Data for review
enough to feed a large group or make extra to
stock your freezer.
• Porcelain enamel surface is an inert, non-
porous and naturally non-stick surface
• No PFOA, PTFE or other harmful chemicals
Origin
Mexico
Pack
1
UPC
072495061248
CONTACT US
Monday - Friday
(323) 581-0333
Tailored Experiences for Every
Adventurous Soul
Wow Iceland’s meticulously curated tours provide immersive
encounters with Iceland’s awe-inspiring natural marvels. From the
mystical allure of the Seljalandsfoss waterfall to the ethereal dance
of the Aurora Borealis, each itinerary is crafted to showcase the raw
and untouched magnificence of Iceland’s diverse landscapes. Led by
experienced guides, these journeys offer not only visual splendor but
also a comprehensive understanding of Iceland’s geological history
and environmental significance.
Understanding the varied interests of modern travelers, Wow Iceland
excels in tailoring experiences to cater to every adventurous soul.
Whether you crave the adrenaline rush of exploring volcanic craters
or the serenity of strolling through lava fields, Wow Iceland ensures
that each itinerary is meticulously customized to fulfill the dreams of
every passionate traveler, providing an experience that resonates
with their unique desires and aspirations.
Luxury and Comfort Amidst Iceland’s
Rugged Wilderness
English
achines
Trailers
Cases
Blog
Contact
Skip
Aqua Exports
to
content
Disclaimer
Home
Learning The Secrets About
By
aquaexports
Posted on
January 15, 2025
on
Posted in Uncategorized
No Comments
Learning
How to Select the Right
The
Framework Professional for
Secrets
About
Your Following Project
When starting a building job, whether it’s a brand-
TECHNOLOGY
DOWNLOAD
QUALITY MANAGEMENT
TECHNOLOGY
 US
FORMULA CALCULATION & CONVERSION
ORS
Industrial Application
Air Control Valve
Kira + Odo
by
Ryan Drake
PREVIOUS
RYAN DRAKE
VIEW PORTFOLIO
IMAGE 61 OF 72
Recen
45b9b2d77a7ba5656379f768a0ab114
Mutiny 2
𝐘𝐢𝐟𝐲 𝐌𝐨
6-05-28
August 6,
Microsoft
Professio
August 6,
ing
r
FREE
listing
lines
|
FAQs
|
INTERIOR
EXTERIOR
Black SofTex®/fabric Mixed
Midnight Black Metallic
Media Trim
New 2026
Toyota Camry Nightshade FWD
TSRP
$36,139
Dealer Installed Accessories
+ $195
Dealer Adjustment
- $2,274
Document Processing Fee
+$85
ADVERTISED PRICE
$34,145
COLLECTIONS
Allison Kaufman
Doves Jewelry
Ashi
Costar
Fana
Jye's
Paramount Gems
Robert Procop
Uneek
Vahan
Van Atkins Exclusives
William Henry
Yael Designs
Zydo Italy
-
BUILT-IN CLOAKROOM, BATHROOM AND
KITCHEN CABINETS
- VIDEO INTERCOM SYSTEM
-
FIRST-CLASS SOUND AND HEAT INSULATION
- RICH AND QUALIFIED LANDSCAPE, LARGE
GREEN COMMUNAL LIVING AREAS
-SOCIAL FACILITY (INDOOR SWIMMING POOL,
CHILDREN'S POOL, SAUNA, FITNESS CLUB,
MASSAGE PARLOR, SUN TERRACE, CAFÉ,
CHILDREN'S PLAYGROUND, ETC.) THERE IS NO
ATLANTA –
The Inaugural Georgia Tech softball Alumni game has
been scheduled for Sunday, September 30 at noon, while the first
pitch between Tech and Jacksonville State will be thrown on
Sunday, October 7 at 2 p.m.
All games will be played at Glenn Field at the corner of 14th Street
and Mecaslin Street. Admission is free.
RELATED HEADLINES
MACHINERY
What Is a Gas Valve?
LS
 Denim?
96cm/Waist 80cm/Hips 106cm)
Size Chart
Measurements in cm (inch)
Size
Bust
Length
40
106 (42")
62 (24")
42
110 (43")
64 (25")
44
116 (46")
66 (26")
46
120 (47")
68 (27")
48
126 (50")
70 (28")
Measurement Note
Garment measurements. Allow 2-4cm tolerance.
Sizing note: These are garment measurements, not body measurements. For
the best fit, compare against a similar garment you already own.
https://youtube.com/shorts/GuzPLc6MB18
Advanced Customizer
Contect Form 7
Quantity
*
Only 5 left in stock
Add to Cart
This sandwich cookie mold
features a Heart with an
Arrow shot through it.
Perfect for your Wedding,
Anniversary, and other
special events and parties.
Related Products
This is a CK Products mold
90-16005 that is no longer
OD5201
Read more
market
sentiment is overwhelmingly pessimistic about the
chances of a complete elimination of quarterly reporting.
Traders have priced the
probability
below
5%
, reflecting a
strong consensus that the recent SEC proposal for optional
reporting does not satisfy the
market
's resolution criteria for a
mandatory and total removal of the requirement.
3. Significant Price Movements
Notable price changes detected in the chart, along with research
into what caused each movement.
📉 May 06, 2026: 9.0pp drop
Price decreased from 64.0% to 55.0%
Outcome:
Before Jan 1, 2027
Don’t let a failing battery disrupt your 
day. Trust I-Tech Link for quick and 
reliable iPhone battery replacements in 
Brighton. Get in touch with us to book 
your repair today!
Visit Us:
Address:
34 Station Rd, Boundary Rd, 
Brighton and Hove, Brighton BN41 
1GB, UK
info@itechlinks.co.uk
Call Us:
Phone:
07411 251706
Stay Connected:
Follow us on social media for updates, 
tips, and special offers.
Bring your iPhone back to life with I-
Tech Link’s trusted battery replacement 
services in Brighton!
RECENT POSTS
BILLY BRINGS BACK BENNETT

Work to complete
Copy every line from the entries that contains the word "mold".

Task solution
This sandwich cookie mold
This is a CK Products mold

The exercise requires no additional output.